Kunstmatige intelligentie wordt wereldwijd door overheden ingezet — maar steeds vaker niet vóór de burger, maar tegen hem. Denk aan surveillancesystemen, deportatie-algoritmes en militaire doelen die door AI worden geselecteerd. Het wrange is: ondanks de lessen van de Toeslagenaffaire, waarin geautomatiseerde systemen duizenden levens verwoestten, lijkt er nauwelijks iets veranderd. Transparantie ontbreekt, toezicht is minimaal, en de gevolgen zijn vaak niet te herstellen. Toch blijft de technologie oprukken, met grote gevolgen voor mensenrechten, privacy en zelfs levens.

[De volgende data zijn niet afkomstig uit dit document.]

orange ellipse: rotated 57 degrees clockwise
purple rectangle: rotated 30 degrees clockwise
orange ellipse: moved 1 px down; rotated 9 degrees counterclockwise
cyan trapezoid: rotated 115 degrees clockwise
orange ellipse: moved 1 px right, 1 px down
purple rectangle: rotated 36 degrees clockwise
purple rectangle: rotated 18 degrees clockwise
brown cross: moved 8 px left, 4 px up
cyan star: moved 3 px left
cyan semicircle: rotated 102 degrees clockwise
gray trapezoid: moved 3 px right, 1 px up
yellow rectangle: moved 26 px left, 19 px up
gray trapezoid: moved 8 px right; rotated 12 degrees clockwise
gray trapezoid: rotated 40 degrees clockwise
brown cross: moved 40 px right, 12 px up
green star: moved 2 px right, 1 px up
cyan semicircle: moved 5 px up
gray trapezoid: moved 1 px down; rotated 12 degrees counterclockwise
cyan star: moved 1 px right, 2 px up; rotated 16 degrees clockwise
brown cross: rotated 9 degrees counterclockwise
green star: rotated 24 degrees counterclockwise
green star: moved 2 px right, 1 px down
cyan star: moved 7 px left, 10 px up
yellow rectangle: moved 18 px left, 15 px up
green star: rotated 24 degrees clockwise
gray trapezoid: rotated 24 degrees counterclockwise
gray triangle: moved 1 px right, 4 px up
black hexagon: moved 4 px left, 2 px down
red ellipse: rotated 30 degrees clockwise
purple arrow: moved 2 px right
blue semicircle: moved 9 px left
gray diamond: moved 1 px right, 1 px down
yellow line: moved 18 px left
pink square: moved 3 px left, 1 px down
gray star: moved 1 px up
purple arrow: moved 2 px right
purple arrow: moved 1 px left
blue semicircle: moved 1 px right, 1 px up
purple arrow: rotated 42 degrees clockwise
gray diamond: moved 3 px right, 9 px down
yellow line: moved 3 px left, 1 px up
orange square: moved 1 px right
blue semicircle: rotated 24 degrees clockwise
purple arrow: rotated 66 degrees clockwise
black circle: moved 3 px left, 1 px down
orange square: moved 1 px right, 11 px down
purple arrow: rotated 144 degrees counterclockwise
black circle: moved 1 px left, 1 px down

Neem de Verenigde Staten. Sinds kort wordt AI actief gebruikt bij het opsporen en deporteren van mensen zonder verblijfsvergunning. Via een netwerk van databases en voorspellende algoritmes worden mensen gevolgd, geprofileerd en automatisch aangemerkt als “risico.” Deze aanpak komt voort uit het idee dat technologie objectiever zou zijn dan mensen. Maar klopt dat wel? Volgens burgerrechtenorganisaties leidt het vooral tot fouten en discriminatie. Er is nauwelijks transparantie, en mensen die onterecht op een lijst belanden, hebben vaak geen idee hoe ze daar überhaupt op gekomen zijn.

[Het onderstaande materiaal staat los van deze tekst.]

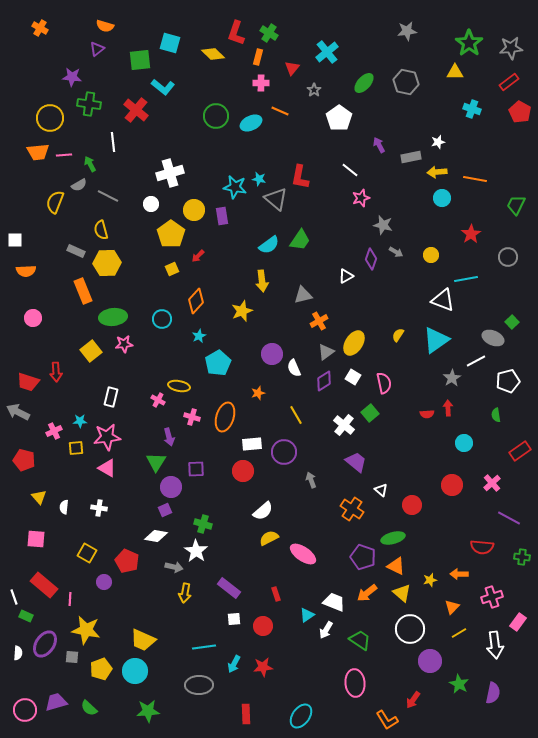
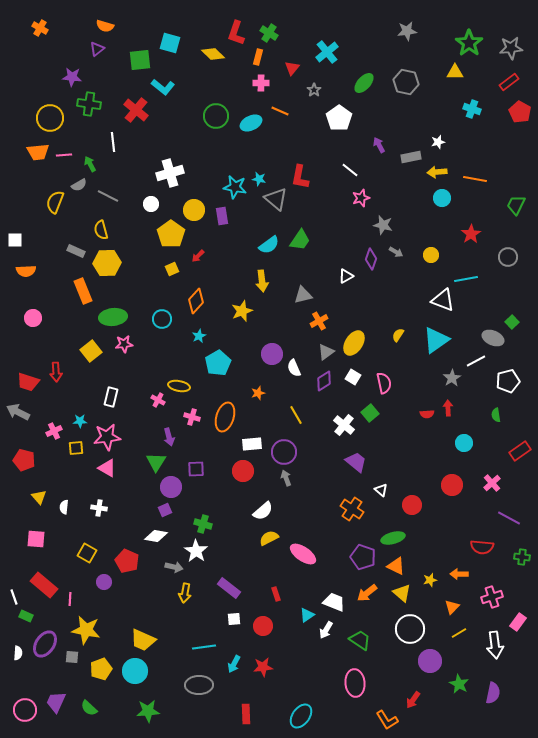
gray arrow at (311, 480): moved 25 px left, 2 px up
purple trapezoid at (56, 702): rotated 50 degrees counterclockwise
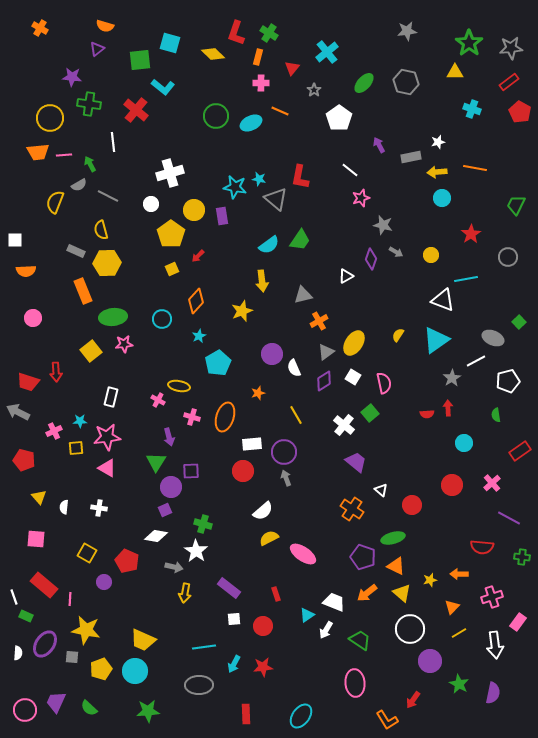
orange line at (475, 179): moved 11 px up
green square at (512, 322): moved 7 px right
purple square at (196, 469): moved 5 px left, 2 px down
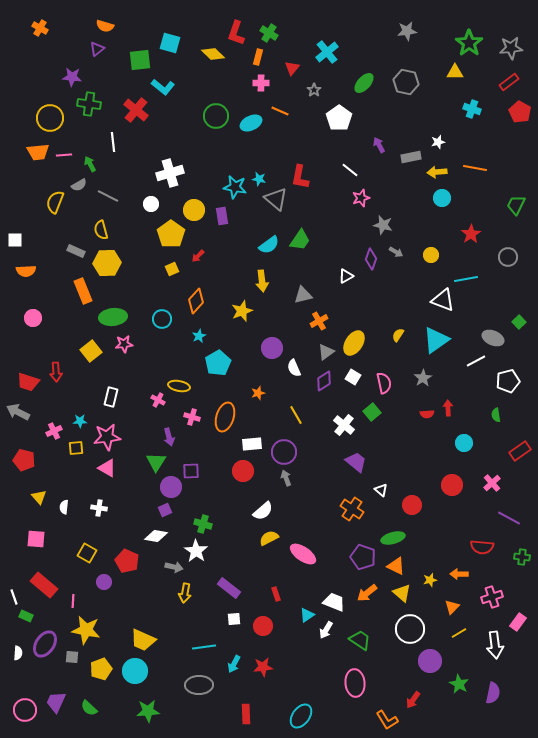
purple circle at (272, 354): moved 6 px up
gray star at (452, 378): moved 29 px left
green square at (370, 413): moved 2 px right, 1 px up
pink line at (70, 599): moved 3 px right, 2 px down
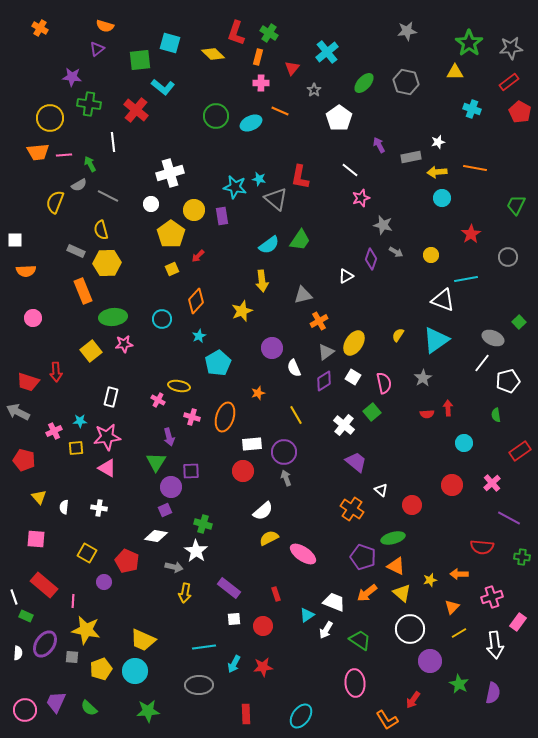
white line at (476, 361): moved 6 px right, 2 px down; rotated 24 degrees counterclockwise
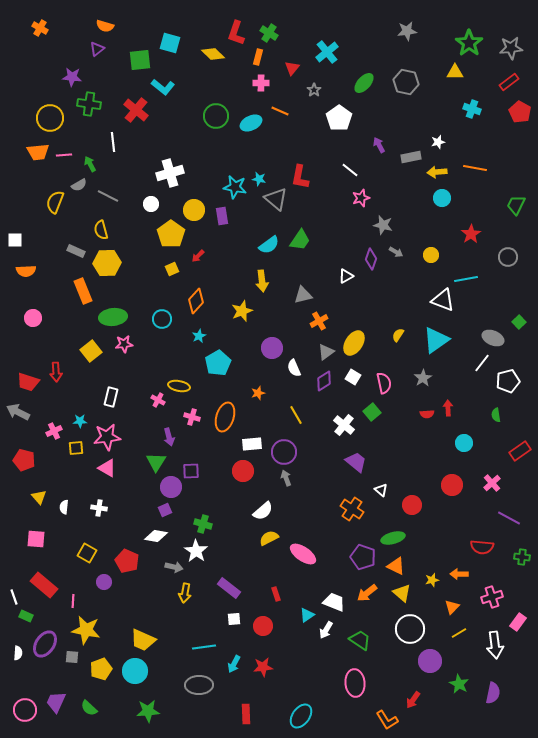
yellow star at (430, 580): moved 2 px right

In Israël zien we een ander, nog schrijnender voorbeeld. Tijdens militaire operaties in Gaza maakte het Israëlische leger gebruik van AI-systemen met namen als Lavender en Gospel. Deze systemen helpen bij het selecteren van doelen, soms binnen seconden. Dat klinkt efficiënt, maar het roept fundamentele vragen op. Want hoe zeker weet je dat een algoritme het verschil kan zien tussen een militant en een burger? Volgens een recent artikel in de Financial Times accepteerde het leger een foutmarge van 10%. Bij technologie die over leven en dood beslist, is dat geen bijzaak.
Ook in de VS groeit het gebruik van zogeheten “AI-persona’s” in de opsporing. In een programma met de naam BlueOverwatch creëren veiligheidsdiensten digitale versies van verdachten. Deze avatars worden geanalyseerd om hun gedrag te voorspellen, nog vóór ze iets strafbaars hebben gedaan. Het doet denken aan sciencefiction, maar is vandaag al praktijk. Volgens de ontwikkelaars zou het gaan om “proactieve veiligheid.” Tegelijkertijd waarschuwen experts: dit is een glijdende schaal naar permanente surveillance, zonder duidelijke spelregels of toezicht.
De cijfers onderschrijven dat we hier niet te licht over moeten denken. Uit onderzoek van Stanford blijkt dat wereldwijd 75 van de 176 onderzochte landen al AI inzetten voor surveillance-doeleinden, vaak zonder duidelijke wetgeving. En volgens Freedom House zijn we al negen jaar op rij bezig aan een wereldwijde daling van digitale vrijheid.
Moeten we dan stoppen met AI? Nee, absoluut niet. De technologie zelf is niet het probleem. Het gaat erom hoe we het gebruiken – en vooral wie er de controle over heeft. AI kan overheden helpen slimmer, eerlijker en efficiënter te werken. Maar zonder duidelijke grenzen, toezicht en publieke discussie ligt misbruik op de loer.
Het is tijd dat we verder kijken dan hype en belofte. AI vraagt niet alleen om slimme programmeurs, maar ook om scherpe democratische keuzes.